Most lacking among right-minded political analysts, whether academics or journalists, is philosophical understanding of the government‘s territorial policy - that they often criticize.
It would hardly occur to such analysts to correlate the “Two-State Solution” of the Israel-Palestinian conflict to Martin Buber’s book “Two Kinds of Faith,” even though a clue their kinship appears in Martin Buber’s advocacy of a bi-national state in Palestine to accommodate the competing claims of Jews and Arabs regarding this land.
In "Two Kinds of Faith", Buber, perhaps the most influential intellectual of pre-state Israel, contends that the neither of the two faiths mentioned in the book, namely, Judaism and Christianity, can be deemed superior to the other. What underlies Buber’s contention, and what connects it with the “two state solution” regarding Jews and Arabs?
The answer is the invisible doctrine of historicism or historical relativism whose father is the German philosopher Georg Wilhelm Hegel (1770-1831). Hegel’s historicism or historical relativism, which overwhelmed Europe, was imported into Israel, specifically, into the Hebrew University of Jerusalem, by Martin Buber, the German-educated Jewish intellectual who married a non-Jew.
It is no mere coincidence that the author of "Two Kinds of Faiths", who said “There is no scale of values for the function of peoples [and that] one cannot be ranked above another”—conveyed the same of historical relativism in testimony before the Anglo-American Inquiry Commission in 1947. Thus, speaking for himself and Dr. Yehuda Magnus, the first president of the Hebrew University, Buber declared: “We do not favor Palestine as a Jewish country or Palestine as an Arab country, but a bi-national Palestine as the common country of two peoples.”
Buber’s relativism engenders cultural and moral egalitarianism. Accordingly, Hebrew University professor Yehoshfat Harkabi, the reputed mentor of Shimon Peres, dedicated his book, "Arab Attitudes to Israel", to “Jews and Arabs” alike, even though the book is replete with hundreds of quotes from diverse Arab sources, all vilifying Jews and Israel in the most lurid terms and promising the eventual annihilation of the Jewish state!
The moral egalitarianism, which underlies Buber’s “Two Kinds of Faith,” ignores Christianity’s record of violence toward Jews. The same moral egalitarian appears in Harkabi’s dedication of his book to Jews and Arabs. Nor is this all.
While Jews were being reduced to body parts by Arab suicide bombers in Jerusalem, Sharon said in that interview that he does not think in terms of “black and white,” meaning in terms of good and evil.Harkabi served not only as a Director of Israel Military Intelligence, but also as the head of Israel’s Command and Staff School. Both Ariel Sharon and Ehud Barak—former prime ministers of Israel, were graduates of that school. Both were tainted by moral relativism. Suffice to mention a statement Sharon made in an April 2001 interview with Ha’aretz Magazine. Thus, while Jews were being reduced to body parts by Arab suicide bombers in Jerusalem, Sharon said in that interview that he does not think in terms of “black and white,” meaning in terms of good and evil.
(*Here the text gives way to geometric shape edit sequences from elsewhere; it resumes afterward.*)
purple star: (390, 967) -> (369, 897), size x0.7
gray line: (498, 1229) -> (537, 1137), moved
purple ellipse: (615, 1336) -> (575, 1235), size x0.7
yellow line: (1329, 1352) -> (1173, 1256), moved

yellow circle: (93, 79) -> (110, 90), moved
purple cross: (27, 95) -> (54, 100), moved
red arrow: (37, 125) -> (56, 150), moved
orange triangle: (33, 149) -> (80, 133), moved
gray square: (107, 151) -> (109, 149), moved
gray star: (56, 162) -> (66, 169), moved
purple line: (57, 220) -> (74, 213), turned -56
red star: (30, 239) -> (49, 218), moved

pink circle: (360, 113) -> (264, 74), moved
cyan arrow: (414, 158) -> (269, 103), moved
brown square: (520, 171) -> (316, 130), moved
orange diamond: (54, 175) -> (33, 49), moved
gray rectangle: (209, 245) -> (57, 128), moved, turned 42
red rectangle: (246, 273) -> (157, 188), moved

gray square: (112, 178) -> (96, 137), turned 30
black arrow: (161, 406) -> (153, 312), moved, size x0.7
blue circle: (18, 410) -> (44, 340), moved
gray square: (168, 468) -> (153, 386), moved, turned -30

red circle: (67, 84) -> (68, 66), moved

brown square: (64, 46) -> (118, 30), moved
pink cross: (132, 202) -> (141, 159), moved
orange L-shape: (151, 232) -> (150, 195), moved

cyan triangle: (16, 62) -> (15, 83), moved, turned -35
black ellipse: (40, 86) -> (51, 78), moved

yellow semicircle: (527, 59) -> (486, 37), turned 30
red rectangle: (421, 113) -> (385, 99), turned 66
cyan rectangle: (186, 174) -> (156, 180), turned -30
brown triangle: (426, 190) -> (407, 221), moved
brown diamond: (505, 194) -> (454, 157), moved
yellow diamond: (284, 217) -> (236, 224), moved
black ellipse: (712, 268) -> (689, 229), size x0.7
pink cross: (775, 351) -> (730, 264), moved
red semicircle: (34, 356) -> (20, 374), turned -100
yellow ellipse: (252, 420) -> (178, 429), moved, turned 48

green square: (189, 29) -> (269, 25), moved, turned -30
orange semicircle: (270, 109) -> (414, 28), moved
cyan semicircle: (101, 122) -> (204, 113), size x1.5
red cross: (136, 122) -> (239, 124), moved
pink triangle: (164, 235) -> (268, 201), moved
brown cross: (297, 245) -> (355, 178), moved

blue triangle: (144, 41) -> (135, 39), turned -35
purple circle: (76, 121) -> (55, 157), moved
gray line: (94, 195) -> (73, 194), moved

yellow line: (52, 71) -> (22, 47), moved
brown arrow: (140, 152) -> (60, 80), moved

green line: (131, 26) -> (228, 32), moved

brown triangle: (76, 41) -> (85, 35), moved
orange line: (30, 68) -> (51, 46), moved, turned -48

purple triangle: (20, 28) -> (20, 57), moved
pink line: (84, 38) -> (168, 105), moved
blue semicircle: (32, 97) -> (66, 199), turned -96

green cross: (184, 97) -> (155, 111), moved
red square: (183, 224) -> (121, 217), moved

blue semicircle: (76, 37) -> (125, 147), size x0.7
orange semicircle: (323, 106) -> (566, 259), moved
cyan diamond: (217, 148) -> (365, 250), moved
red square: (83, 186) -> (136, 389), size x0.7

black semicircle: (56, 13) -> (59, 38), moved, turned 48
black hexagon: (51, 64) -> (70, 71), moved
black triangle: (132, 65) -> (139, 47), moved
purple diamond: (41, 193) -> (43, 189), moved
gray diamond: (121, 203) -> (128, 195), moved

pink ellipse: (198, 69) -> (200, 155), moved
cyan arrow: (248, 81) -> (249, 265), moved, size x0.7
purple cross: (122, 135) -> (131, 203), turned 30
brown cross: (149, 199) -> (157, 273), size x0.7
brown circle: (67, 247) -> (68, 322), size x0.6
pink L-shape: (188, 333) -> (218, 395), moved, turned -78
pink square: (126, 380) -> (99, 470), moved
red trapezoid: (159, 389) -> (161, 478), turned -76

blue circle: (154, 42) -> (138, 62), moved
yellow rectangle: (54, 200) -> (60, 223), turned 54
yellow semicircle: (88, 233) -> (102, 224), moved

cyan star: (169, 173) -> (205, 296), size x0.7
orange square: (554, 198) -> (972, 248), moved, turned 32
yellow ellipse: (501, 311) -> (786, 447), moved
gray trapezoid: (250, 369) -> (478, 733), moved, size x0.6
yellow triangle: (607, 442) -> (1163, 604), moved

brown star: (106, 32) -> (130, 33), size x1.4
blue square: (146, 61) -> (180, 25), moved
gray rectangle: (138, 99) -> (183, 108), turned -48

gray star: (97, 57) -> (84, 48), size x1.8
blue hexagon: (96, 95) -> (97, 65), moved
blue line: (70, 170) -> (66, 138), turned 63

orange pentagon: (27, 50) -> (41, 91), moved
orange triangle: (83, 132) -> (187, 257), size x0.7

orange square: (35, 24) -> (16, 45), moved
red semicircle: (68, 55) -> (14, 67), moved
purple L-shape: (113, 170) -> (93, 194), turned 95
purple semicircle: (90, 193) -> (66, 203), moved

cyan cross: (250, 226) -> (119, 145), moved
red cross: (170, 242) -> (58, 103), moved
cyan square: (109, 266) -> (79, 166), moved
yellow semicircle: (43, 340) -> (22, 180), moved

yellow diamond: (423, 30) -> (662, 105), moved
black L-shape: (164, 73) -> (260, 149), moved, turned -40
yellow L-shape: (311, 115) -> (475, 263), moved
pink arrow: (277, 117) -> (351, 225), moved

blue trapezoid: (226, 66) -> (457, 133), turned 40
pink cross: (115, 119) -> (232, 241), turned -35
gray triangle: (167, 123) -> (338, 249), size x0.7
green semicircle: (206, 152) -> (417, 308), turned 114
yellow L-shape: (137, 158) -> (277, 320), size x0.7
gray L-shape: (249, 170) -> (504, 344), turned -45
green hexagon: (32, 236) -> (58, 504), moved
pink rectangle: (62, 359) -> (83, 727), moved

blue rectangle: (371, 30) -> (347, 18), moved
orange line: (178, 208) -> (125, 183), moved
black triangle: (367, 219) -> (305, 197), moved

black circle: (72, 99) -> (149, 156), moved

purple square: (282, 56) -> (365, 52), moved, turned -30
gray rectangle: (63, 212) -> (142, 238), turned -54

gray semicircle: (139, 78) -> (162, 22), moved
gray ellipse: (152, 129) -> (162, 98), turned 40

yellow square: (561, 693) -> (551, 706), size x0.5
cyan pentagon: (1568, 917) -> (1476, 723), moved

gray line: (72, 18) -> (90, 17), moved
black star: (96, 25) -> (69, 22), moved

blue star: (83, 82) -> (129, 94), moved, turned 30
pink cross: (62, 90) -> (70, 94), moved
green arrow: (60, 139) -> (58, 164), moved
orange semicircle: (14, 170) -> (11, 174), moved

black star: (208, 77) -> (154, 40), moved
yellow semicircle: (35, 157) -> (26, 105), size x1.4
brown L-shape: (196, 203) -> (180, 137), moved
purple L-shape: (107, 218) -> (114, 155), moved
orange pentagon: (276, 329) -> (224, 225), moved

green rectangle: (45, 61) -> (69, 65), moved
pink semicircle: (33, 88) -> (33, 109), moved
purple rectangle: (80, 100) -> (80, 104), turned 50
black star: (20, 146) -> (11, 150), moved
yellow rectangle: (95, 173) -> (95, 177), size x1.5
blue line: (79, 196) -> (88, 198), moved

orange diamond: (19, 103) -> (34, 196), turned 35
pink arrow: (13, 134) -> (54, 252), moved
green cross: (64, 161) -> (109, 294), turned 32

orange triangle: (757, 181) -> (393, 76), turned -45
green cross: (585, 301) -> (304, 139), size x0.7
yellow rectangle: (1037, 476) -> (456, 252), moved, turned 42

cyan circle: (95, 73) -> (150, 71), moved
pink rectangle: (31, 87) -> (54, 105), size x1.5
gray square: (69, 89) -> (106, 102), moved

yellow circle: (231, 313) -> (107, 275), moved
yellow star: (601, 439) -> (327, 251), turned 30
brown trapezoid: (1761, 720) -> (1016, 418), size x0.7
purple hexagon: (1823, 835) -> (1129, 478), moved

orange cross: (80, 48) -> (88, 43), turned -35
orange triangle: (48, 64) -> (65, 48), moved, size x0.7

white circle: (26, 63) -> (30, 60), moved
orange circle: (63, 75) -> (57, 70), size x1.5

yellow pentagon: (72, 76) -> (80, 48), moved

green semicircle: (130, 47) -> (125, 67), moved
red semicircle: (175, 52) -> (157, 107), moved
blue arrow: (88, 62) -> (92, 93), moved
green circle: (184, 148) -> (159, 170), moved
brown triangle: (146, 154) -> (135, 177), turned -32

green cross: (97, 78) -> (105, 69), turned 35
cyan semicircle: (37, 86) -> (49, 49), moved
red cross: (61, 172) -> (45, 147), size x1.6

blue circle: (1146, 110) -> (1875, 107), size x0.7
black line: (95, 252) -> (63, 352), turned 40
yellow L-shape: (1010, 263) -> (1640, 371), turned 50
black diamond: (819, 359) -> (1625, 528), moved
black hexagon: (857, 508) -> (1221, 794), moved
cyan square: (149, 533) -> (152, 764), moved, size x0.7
Moreover, if any one person can be called the “father” of the Oslo “peace process,” it is none other than Professor Harkabi, who advocated the creation of a Palestinian state even though the charter the Palestine Liberation Organization explicitly calls for Israel’s annihilation!
No wonder—and as one eminent journalist has observed—Israel’s military echelon has made mistake after mistake during the past two decades: for example
(1) when Israel, under the premiership of Ehud Barak, withdrew from the security zone in Lebanon and thus gave free reign to Hezbollah in Lebanon;
(2) when Israel, under the premiership of Ariel Sharon, withdrew from Gaza;
(3) when Israel, under one prime minister after another, has pursued a policy of self-restraint vis-à-vis the PLO-Palestinian Authority;
(4) when Israel, under prime minister Benjamin Netanyahu, sabotaged an attack on Iran’s nuclear facilities.
The trouble is that these mistakes were not mere mistakes or simply due to the miscalculations of this or that military leader. To report these mistakes as mere mistakes is nothing more than political dermatology than obscures their etiology. These mistakes are manifestations of SYSTEMIC flaws rooted in the education of Israel military echelon. Their education has been education corrupted by the university-bred doctrine of moral and cultural relativism clearly manifested in the writings of various Israeli professors of whom I have mentioned only one, and can name others.
Hence, it is futile to carp on the “mistakes” or “miscalculations” of this or that general officer. Such criticism goes no deeper than dermatology. Needed is brain surgery to remove the tumor of moral and cultural relativism that has paralyzed minds of Israel’s military echelons, which has emasculated their will or softened their spines.
Israel’s political analysts should probe more deeply than political dermatology. They should expose the foreign academic doctrines that have emasculated the mentality of Israel military and political elites, above all, German historicism and its derivatives, moral and cultural relativism.